### Directions for this task
Copy every line of the data that contains the string "free".

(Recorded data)
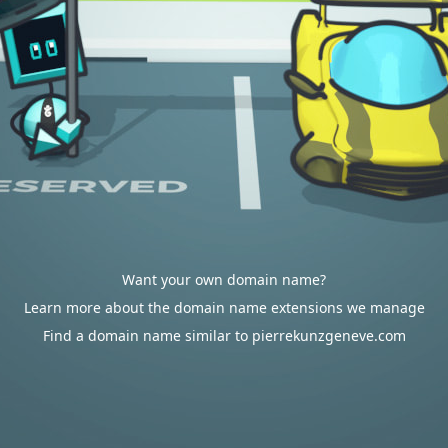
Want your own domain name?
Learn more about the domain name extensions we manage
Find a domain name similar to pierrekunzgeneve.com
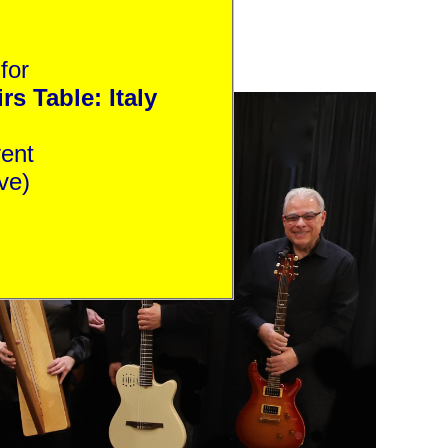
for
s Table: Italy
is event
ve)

---

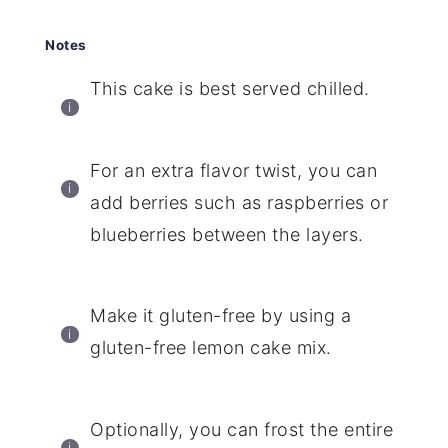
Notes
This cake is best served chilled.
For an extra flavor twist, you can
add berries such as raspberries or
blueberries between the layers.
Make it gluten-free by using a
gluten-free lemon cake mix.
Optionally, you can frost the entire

==

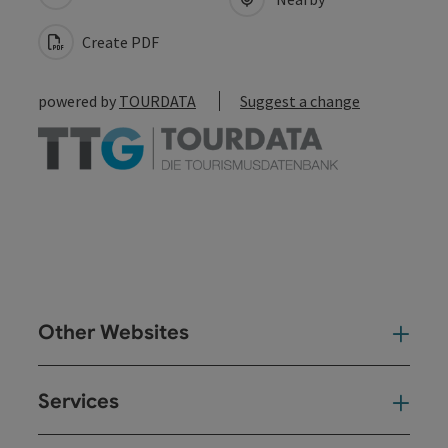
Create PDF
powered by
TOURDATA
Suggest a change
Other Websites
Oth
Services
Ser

### Answer to this problem
Make it gluten-free by using a
gluten-free lemon cake mix.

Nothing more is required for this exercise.